Today is General Robert E. Lee’s birthday, just a day after we celebrated Martin Luther King Jr’s legacy. While King’s most famous memorial was carved from white granite, Lee’s most famous were cast in bronze. In the past three years since the Unite the Right rally in Charlottesville, many of Lee’s statues and memorials around the South have been removed or, in the case of Richmond’s Monument Avenue, transformed into protest art. The now-empty pedestals scattered across the South that held Lee stand as markers that remember the United States’ long legacy of racial injustice and white supremacy. This is true for the Duke Chapel portico, too, which housed a limestone depiction of the Marble Man for over seven decades, and its one vacant niche.

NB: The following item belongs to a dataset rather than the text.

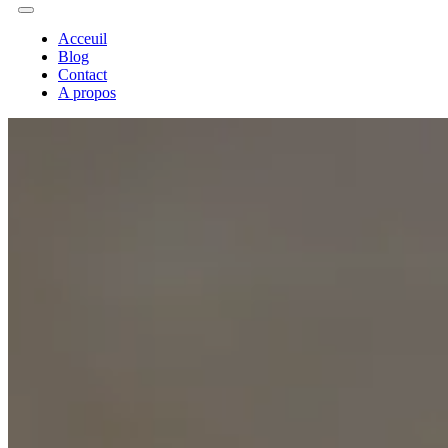
Acceuil
Blog
Contact
A propos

I serve on Duke Chapel’s National Advisory Board and my first board meeting was coincidentally the one immediately following Lee’s defacement and removal. Then and now, I’ve heard this event described as the Robert E. Lee statue controversy or removal, or maybe the Chapel portico controversy. Both of these phrases are descriptively true, but architecturally imprecise.

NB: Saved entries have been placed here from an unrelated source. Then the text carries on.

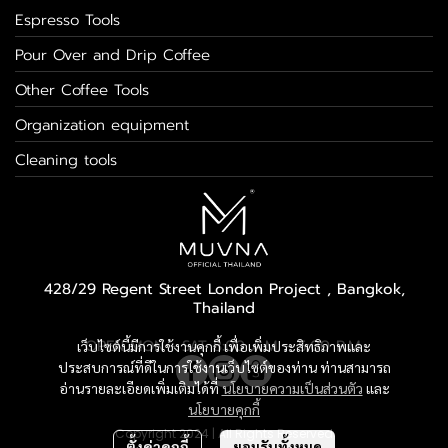
Espresso Tools
Pour Over and Drip Coffee
Other Coffee Tools
Organization equipment
Cleaning tools
428/29 Regent Street London Project , Bangkok,
Thailand
OPEN MON - SAT 8:00 A.M. - 5:00 P.M.
เว็บไซต์นี้มีการใช้งานคุกกี้ เพื่อเพิ่มประสิทธิภาพและ
ประสบการณ์ที่ดีในการใช้งานเว็บไซต์ของท่าน ท่านสามารถ
อ่านรายละเอียดเพิ่มเติมได้ที่
นโยบายความเป็นส่วนตัว
และ
นโยบายคุกกี้
Copyright 2024 | All Rights Reserved
ตั้งค่าคุกกี้
ยอมรับทั้งหมด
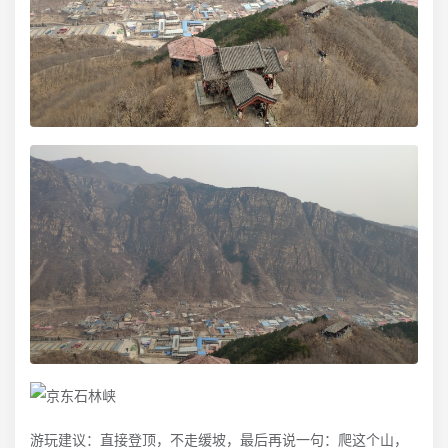
游玩建议：直接登顶，不走缓坡，最后再说一句：爬这个山，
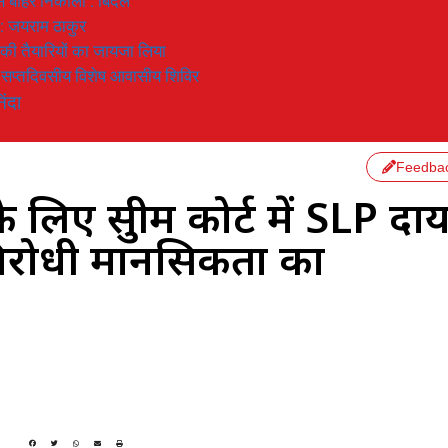
 से बाहर निकाला : बिंदल
 : जयराम ठाकुर
रण की तैयारियों का जायजा लिया
का सप्तदिवसीय विशेष आवासीय शिविर
िंदा
Feedba
लिए सुप्रीम कोर्ट में SLP दा
 विरोधी मानसिकता का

Lee was removed not simply from the portico, the walled porch that leads into the Chapel’s narthex, but from the aedicula that held him. The statues in the aediculae that line the portico—that hold the figures of Martin Luther, Sidney Lanier, John Wesley and others—were meant to elevate the best of Protestant Christianity and Southern culture, both central identities to the university’s founders and earliest benefactors. It is fitting, therefore, that a colloquial name for aedicula is tabernacle. In ancient Jewish community life, the Tabernacle held the presence of God. Touch it, and be killed. These figures are, to trade in religious language, sacred figures for Duke University—it’s culture, history, and ideals. These are holy men who deserve(d) honor and praise.
Some may rebuff the assertion that the university holds these figures in such high regard, and to some extent, that is true—the Duke family did not select Robert E. Lee for that center-right pediment, for instance—but since its founding, stone has told the story of what kind of university Duke aspires to be. West Campus evokes the Gothic halls of Princeton and Cambridge while East Campus’s Georgian style evokes Yale and UVA; the crests of other elite universities ornament the Brodhead Center’s facade; the gold Abele Quad plaque was replaced with carved stone; and though we can’t find written evidence of this, some have said that West Campus’s limestone staircases were worn down to make them look centuries old.

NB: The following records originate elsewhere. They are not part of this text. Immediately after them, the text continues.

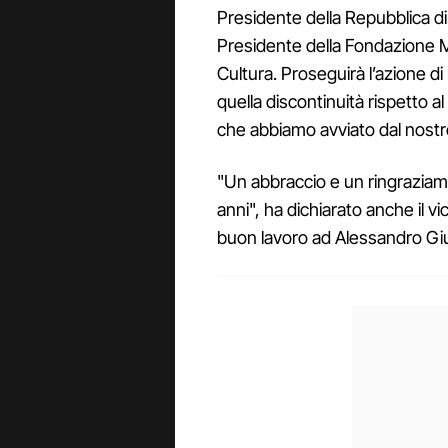
Presidente della Repubblica d
Presidente della Fondazione M
Cultura. Proseguirà l’azione di
quella discontinuità rispetto al
che abbiamo avviato dal nostr
"Un abbraccio e un ringrazia
anni", ha dichiarato anche il 
buon lavoro ad Alessandro Giuli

Mystery still shrouds the story of how Duke’s tabernacles came to hold the men that now stand (or previously stood) sentinel around the portico. It wasn’t the decision of Horace Trumbauer or Julian Abele who designed the Chapel and much of West Campus. But fortunately for us today, Trumbauer and Abele left us a gift: they did not reserve their aediculae only for the Chapel’s portico. Indeed, they placed them all over West Campus, ready to hold the rest of Duke’s heroes. There are at least 27 empty aediculae remaining on West Campus (can you find them? There may be more!), ready and waiting to be filled. They are ready to tell a new story about our university and who matters most.
Once you come to see the aediculae for what they are, you cannot unsee them. Eight can be found embedded in the Brodhead Center tower. Another is located on the wall to the right of the Allen Building’s main entrance (you can even see the aedicua in some of Duke Archives’ photos from the 1969 Allen Building Takeover). Mirror tabernacles can be found on Crowell Quad, at one end, and the Davison Building, on the other.
Duke has not merely an opportunity to tell a wider, more diverse story of its origins, but to tell a story that will guide it into its second century. Imagine with me, for instance, the raising of Isam or Malinda, children enslaved by Braxton Craven, standing as sacred figures in the university’s pantheon, above the building named for their enslaver. Imagine Frank Wall, or the unnamed Black men and women who staffed the segregated West Union, standing no longer in the basement but high above it, with a glorious view of Abele Quad.
What matters most at Duke, particularly on West Campus, gets carved into stone. It gets integrated architecturally into the story that Duke wants to share with the world. To be sure, adding statues atop our Gothic revival campus is but a modest acknowledgment of the debt owed to the Black, Indigenous, and people of color who helped Duke become what it is today. Statues are not enough, but symbols matter, and these monuments can help nudge us in the right direction along, as King called it, the long arc of the moral universe as it bends toward justice.